Saved entries
^^^^^^^^^^^^^^^^

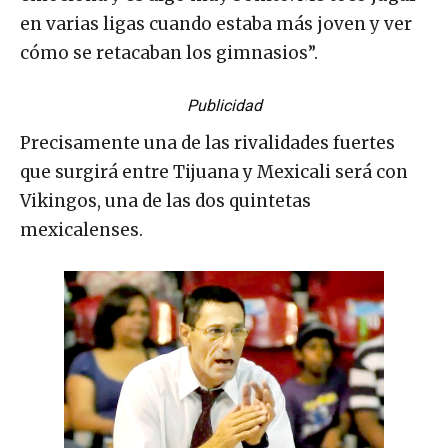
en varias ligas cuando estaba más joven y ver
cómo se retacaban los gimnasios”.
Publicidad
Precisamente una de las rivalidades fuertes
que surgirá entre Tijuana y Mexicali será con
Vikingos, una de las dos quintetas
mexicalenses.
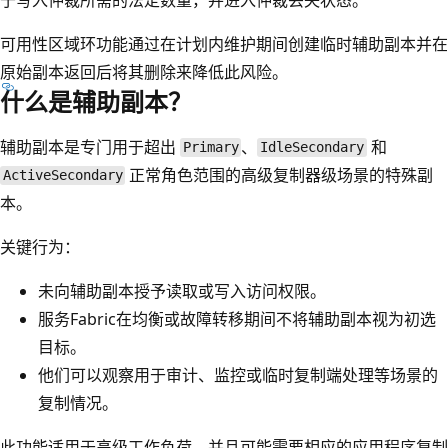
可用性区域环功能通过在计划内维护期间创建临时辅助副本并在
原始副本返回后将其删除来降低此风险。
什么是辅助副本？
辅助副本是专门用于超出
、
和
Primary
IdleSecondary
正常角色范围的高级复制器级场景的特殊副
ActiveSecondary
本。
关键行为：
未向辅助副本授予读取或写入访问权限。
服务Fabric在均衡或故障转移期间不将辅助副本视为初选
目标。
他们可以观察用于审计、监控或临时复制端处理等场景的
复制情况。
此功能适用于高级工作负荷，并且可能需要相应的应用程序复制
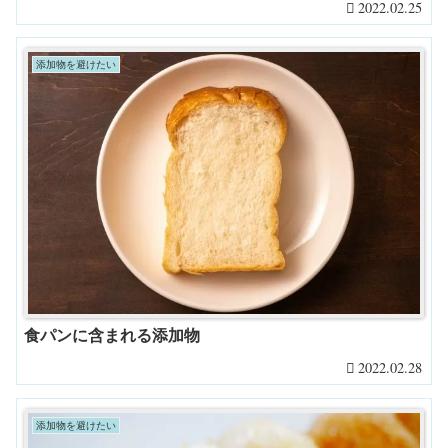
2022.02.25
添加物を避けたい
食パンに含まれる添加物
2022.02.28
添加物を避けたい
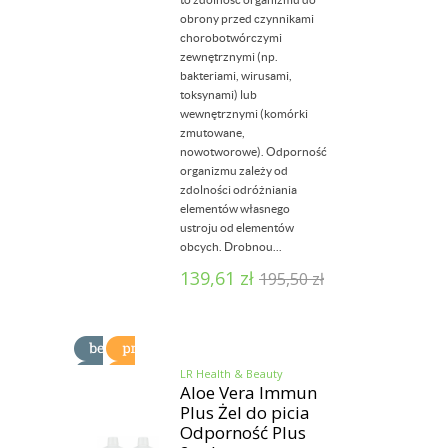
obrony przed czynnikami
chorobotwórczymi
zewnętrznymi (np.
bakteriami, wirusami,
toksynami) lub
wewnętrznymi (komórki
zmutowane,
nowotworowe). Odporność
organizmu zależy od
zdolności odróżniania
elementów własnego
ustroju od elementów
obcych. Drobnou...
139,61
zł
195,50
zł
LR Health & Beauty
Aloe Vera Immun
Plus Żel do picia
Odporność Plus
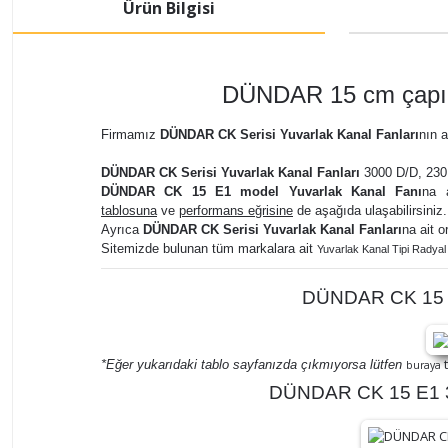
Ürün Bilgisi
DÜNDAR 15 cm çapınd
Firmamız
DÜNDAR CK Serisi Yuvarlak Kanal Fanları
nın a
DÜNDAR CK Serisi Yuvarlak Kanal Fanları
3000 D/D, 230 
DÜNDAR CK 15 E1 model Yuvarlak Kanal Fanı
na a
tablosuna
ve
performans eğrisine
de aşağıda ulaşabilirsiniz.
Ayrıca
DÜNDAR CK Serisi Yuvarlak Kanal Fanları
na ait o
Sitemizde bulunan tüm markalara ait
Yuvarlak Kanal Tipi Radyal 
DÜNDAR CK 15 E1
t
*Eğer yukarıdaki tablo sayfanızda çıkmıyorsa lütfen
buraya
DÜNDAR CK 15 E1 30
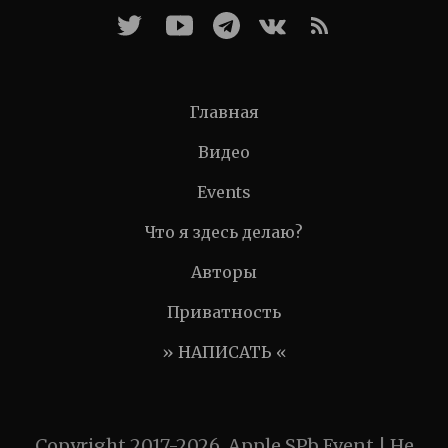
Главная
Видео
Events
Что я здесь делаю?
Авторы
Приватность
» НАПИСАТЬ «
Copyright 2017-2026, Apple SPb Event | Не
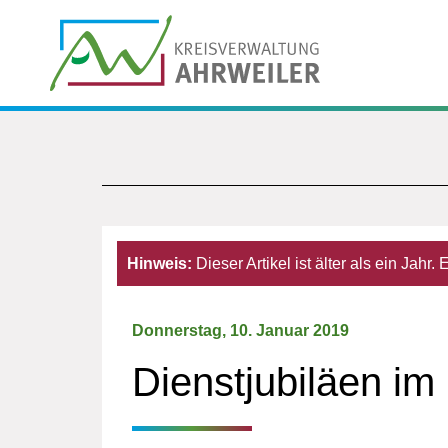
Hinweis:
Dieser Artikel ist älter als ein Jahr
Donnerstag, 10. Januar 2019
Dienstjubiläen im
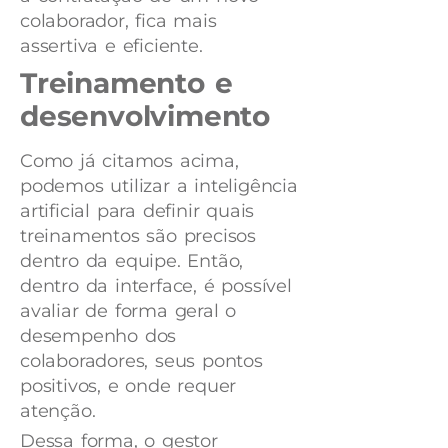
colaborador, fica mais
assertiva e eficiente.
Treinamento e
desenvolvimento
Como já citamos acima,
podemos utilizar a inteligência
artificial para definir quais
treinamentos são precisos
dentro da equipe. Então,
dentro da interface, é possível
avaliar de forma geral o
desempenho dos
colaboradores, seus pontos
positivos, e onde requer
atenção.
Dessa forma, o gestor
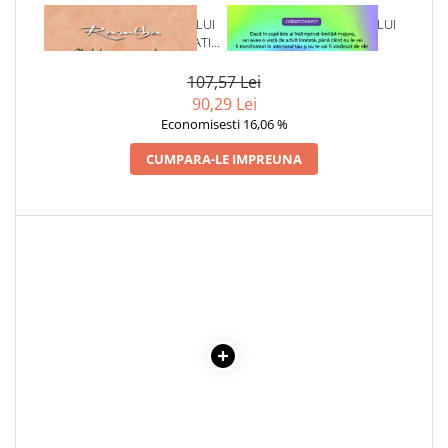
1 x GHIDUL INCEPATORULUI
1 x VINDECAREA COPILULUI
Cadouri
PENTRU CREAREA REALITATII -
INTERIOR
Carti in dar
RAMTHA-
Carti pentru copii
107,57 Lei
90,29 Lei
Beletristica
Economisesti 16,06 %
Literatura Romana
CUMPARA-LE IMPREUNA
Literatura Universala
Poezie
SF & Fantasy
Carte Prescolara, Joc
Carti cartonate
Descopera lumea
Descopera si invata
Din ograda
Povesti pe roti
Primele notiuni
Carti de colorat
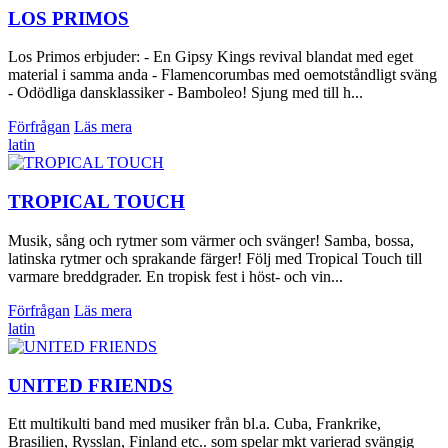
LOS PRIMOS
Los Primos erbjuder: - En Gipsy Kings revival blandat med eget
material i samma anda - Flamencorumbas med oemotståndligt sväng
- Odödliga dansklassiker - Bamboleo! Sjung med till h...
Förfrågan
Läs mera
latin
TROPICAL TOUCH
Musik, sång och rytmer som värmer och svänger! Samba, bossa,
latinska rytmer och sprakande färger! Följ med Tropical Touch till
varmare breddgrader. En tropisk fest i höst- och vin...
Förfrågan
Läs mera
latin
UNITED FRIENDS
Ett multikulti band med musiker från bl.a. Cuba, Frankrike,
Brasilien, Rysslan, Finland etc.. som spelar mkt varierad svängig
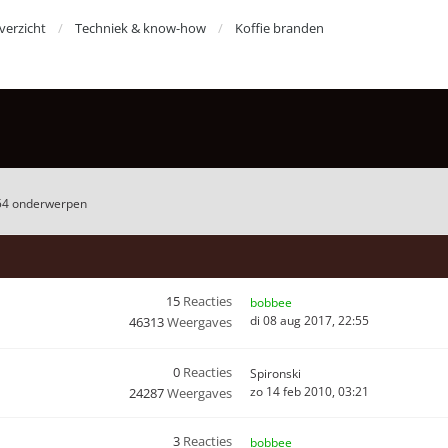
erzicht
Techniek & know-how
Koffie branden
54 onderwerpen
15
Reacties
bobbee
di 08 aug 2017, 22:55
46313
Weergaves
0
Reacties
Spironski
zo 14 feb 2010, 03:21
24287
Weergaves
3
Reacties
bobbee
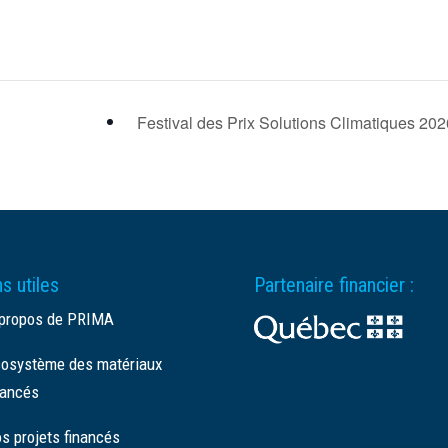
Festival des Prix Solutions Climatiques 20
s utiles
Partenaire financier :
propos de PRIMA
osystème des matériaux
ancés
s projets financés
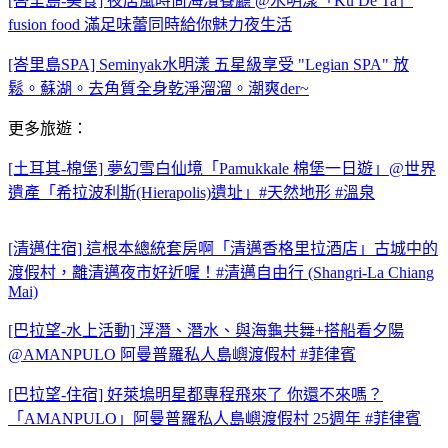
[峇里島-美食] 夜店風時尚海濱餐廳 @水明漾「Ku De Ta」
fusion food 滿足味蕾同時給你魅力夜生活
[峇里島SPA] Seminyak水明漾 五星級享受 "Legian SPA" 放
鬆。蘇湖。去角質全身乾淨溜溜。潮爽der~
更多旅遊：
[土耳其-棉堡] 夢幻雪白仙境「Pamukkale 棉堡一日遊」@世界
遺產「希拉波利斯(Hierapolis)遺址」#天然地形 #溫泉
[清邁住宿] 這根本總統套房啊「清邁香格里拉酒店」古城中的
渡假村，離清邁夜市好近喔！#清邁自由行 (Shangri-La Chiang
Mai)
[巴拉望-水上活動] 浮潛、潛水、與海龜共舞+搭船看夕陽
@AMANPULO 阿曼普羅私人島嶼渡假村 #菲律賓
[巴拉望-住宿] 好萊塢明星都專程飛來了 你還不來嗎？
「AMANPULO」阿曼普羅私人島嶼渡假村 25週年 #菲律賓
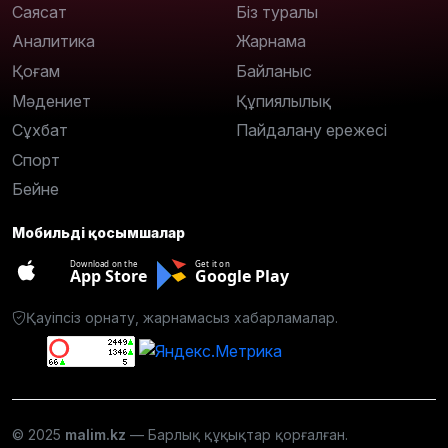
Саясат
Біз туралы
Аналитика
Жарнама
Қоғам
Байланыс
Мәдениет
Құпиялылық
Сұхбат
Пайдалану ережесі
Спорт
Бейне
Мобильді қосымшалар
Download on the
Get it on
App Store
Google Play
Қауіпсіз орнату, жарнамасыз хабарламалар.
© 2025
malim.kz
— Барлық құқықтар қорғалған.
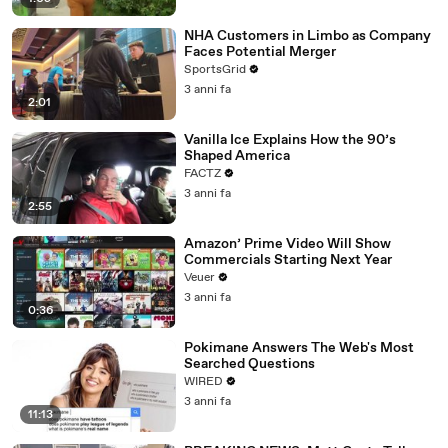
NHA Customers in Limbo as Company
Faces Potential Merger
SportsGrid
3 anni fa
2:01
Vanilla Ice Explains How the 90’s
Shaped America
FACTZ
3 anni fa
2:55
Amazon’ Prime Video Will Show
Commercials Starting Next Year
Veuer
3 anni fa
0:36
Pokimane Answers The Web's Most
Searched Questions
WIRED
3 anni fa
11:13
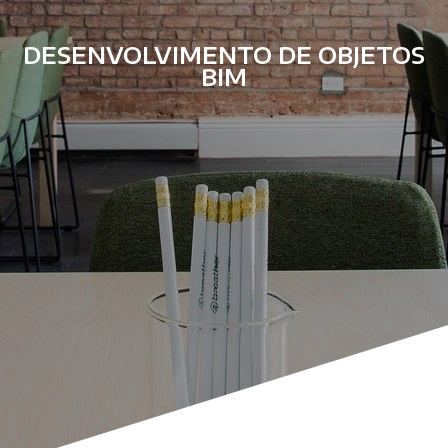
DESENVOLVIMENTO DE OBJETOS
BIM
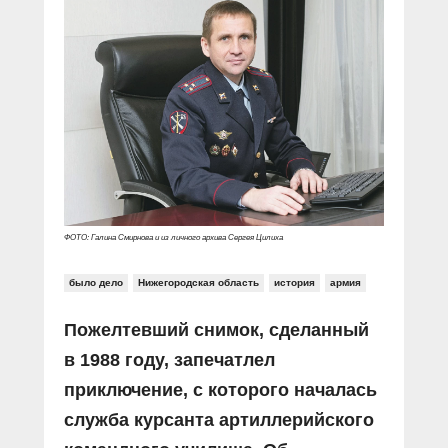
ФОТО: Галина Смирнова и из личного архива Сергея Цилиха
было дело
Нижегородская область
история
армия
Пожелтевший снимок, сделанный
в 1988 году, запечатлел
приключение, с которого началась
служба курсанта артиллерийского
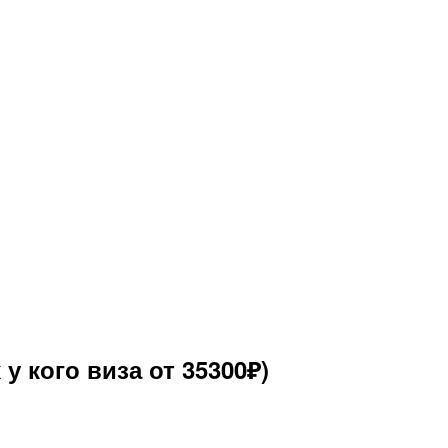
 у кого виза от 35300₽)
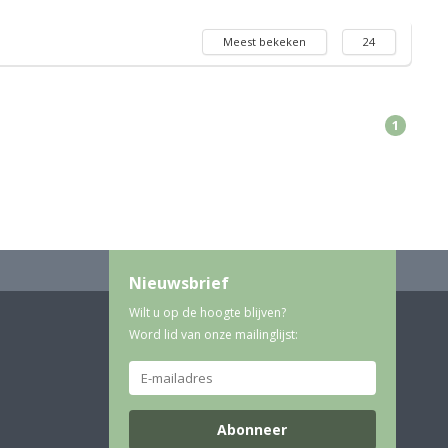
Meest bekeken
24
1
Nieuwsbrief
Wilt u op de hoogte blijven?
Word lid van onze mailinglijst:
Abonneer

^^^^^^^^^^^^^^^^

→ **About this task**:
Could you set down every entry again exactly as written, leaving out any pictures?

→ **Final answer**:
en varias ligas cuando estaba más joven y ver
cómo se retacaban los gimnasios”.
Publicidad
Precisamente una de las rivalidades fuertes
que surgirá entre Tijuana y Mexicali será con
Vikingos, una de las dos quintetas
mexicalenses.
可用性区域环功能通过在计划内维护期间创建临时辅助副本并在
原始副本返回后将其删除来降低此风险。
什么是辅助副本？
辅助副本是专门用于超出
、
和
Primary
IdleSecondary
正常角色范围的高级复制器级场景的特殊副
ActiveSecondary
本。
关键行为：
未向辅助副本授予读取或写入访问权限。
服务Fabric在均衡或故障转移期间不将辅助副本视为初选
目标。
他们可以观察用于审计、监控或临时复制端处理等场景的
复制情况。
此功能适用于高级工作负荷，并且可能需要相应的应用程序复制
2022.02.25
添加物を避けたい
食パンに含まれる添加物
2022.02.28
添加物を避けたい
obrony przed czynnikami
chorobotwórczymi
zewnętrznymi (np.
bakteriami, wirusami,
toksynami) lub
wewnętrznymi (komórki
zmutowane,
nowotworowe). Odporność
organizmu zależy od
zdolności odróżniania
elementów własnego
ustroju od elementów
obcych. Drobnou...
139,61
zł
195,50
zł
LR Health & Beauty
Aloe Vera Immun
Plus Żel do picia
Odporność Plus
Ürün Bilgisi
DÜNDAR 15 cm çapınd
Firmamız
DÜNDAR CK Serisi Yuvarlak Kanal Fanları
nın a
DÜNDAR CK Serisi Yuvarlak Kanal Fanları
3000 D/D, 230 
DÜNDAR CK 15 E1 model Yuvarlak Kanal Fanı
na a
tablosuna
ve
performans eğrisine
de aşağıda ulaşabilirsiniz.
Ayrıca
DÜNDAR CK Serisi Yuvarlak Kanal Fanları
na ait o
Sitemizde bulunan tüm markalara ait
Yuvarlak Kanal Tipi Radyal 
DÜNDAR CK 15 E1
t
*Eğer yukarıdaki tablo sayfanızda çıkmıyorsa lütfen
buraya
DÜNDAR CK 15 E1 30
Главная
Видео
Events
Что я здесь делаю?
Авторы
Приватность
» НАПИСАТЬ «
Copyright 2017-2026, Apple SPb Event | Не
Hinweis:
Dieser Artikel ist älter als ein Jahr
Donnerstag, 10. Januar 2019
Dienstjubiläen im
colaborador, fica mais
assertiva e eficiente.
Treinamento e
desenvolvimento
Como já citamos acima,
podemos utilizar a inteligência
artificial para definir quais
treinamentos são precisos
dentro da equipe. Então,
dentro da interface, é possível
avaliar de forma geral o
desempenho dos
colaboradores, seus pontos
positivos, e onde requer
atenção.
Dessa forma, o gestor
1 x GHIDUL INCEPATORULUI
1 x VINDECAREA COPILULUI
Cadouri
PENTRU CREAREA REALITATII -
INTERIOR
Carti in dar
RAMTHA-
Carti pentru copii
107,57 Lei
90,29 Lei
Beletristica
Economisesti 16,06 %
Literatura Romana
CUMPARA-LE IMPREUNA
Literatura Universala
Poezie
SF & Fantasy
Carte Prescolara, Joc
Carti cartonate
Descopera lumea
Descopera si invata
Din ograda
Povesti pe roti
Primele notiuni
Carti de colorat
LOS PRIMOS
Los Primos erbjuder: - En Gipsy Kings revival blandat med eget
material i samma anda - Flamencorumbas med oemotståndligt sväng
- Odödliga dansklassiker - Bamboleo! Sjung med till h...
Förfrågan
Läs mera
latin
TROPICAL TOUCH
Musik, sång och rytmer som värmer och svänger! Samba, bossa,
latinska rytmer och sprakande färger! Följ med Tropical Touch till
varmare breddgrader. En tropisk fest i höst- och vin...
Förfrågan
Läs mera
latin
UNITED FRIENDS
Ett multikulti band med musiker från bl.a. Cuba, Frankrike,
Brasilien, Rysslan, Finland etc.. som spelar mkt varierad svängig
erzicht
Techniek & know-how
Koffie branden
54 onderwerpen
15
Reacties
bobbee
di 08 aug 2017, 22:55
46313
Weergaves
0
Reacties
Spironski
zo 14 feb 2010, 03:21
24287
Weergaves
3
Reacties
bobbee
Festival des Prix Solutions Climatiques 20
s utiles
Partenaire financier :
propos de PRIMA
osystème des matériaux
ancés
s projets financés
[峇里島-美食] 夜店風時尚海濱餐廳 @水明漾「Ku De Ta」
fusion food 滿足味蕾同時給你魅力夜生活
[峇里島SPA] Seminyak水明漾 五星級享受 "Legian SPA" 放
鬆。蘇湖。去角質全身乾淨溜溜。潮爽der~
更多旅遊：
[土耳其-棉堡] 夢幻雪白仙境「Pamukkale 棉堡一日遊」@世界
遺產「希拉波利斯(Hierapolis)遺址」#天然地形 #溫泉
[清邁住宿] 這根本總統套房啊「清邁香格里拉酒店」古城中的
渡假村，離清邁夜市好近喔！#清邁自由行 (Shangri-La Chiang
Mai)
[巴拉望-水上活動] 浮潛、潛水、與海龜共舞+搭船看夕陽
@AMANPULO 阿曼普羅私人島嶼渡假村 #菲律賓
[巴拉望-住宿] 好萊塢明星都專程飛來了 你還不來嗎？
「AMANPULO」阿曼普羅私人島嶼渡假村 25週年 #菲律賓
Саясат
Біз туралы
Аналитика
Жарнама
Қоғам
Байланыс
Мәдениет
Құпиялылық
Сұхбат
Пайдалану ережесі
Спорт
Бейне
Мобильді қосымшалар
Download on the
Get it on
App Store
Google Play
Қауіпсіз орнату, жарнамасыз хабарламалар.
© 2025
malim.kz
— Барлық құқықтар қорғалған.
NHA Customers in Limbo as Company
Faces Potential Merger
SportsGrid
3 anni fa
2:01
Vanilla Ice Explains How the 90’s
Shaped America
FACTZ
3 anni fa
2:55
Amazon’ Prime Video Will Show
Commercials Starting Next Year
Veuer
3 anni fa
0:36
Pokimane Answers The Web's Most
Searched Questions
WIRED
3 anni fa
11:13
DESENVOLVIMENTO DE OBJETOS
BIM
ФОТО: Галина Смирнова и из личного архива Сергея Цилиха
было дело
Нижегородская область
история
армия
Пожелтевший снимок, сделанный
в 1988 году, запечатлел
приключение, с которого началась
служба курсанта артиллерийского
 у кого виза от 35300₽)
Meest bekeken
24
1
Nieuwsbrief
Wilt u op de hoogte blijven?
Word lid van onze mailinglijst:
Abonneer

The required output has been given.